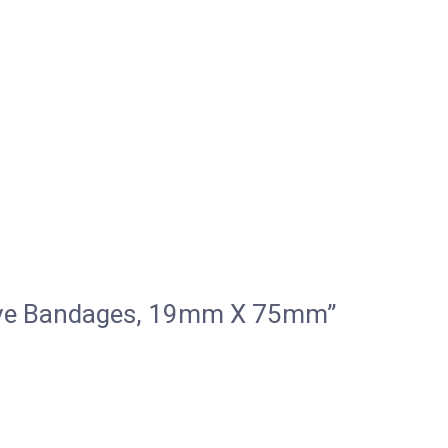
esive Bandages, 19mm X 75mm”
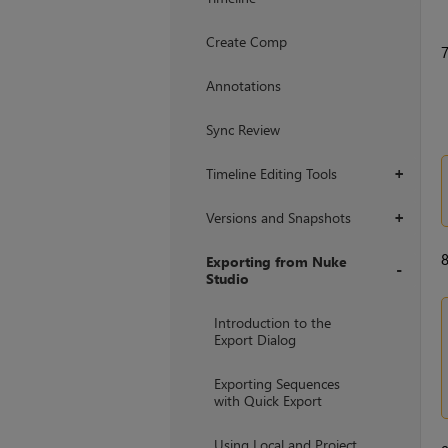
Create Comp
Annotations
Sync Review
Timeline Editing Tools
+
Versions and Snapshots
+
Exporting from Nuke
Studio
+
Introduction to the
Export Dialog
Exporting Sequences
with Quick Export
Using Local and Project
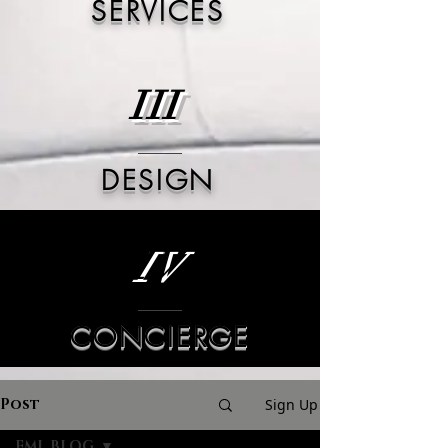
SERVICES
III
DESIGN
IV
CONCIERGE
Post
Sign Up
FML BLOG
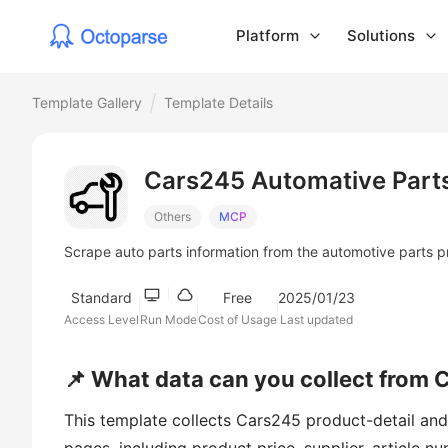
Platform
Solutions
Template Gallery
Template Details
Cars245 Automative Part
Others
MCP
Scrape auto parts information from the automotive parts p
Standard
Free
2025/01/23
Access Level
Run Mode
Cost of Usage
Last updated
📌 What data can you collect from 
This template collects Cars245 product-detail and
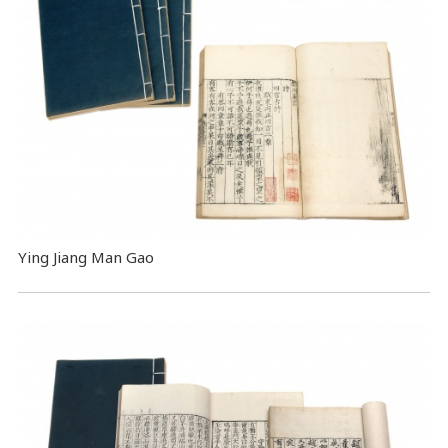
Ying Jiang Man Gao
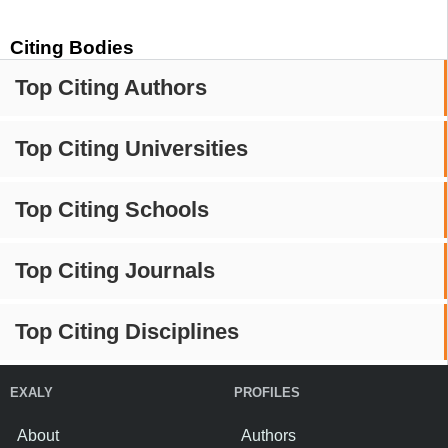
Citing Bodies
Top Citing Authors
Top Citing Universities
Top Citing Schools
Top Citing Journals
Top Citing Disciplines
EXALY
PROFILES
About
Authors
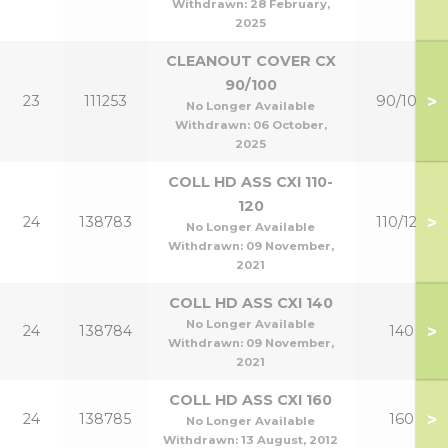
Withdrawn:
28 February,
2025
CLEANOUT COVER CX
90/100
>
23
111253
90/100
No Longer Available
Withdrawn:
06 October,
2025
COLL HD ASS CXI 110-
120
>
24
138783
110/120
No Longer Available
Withdrawn:
09 November,
2021
COLL HD ASS CXI 140
No Longer Available
>
24
138784
140
Withdrawn:
09 November,
2021
COLL HD ASS CXI 160
>
24
138785
160
No Longer Available
Withdrawn:
13 August, 2012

================================

If the word "from" is on a line above, return that line.

Exporting from Nuke
Scrape auto parts information from the automotive parts p
📌 What data can you collect from 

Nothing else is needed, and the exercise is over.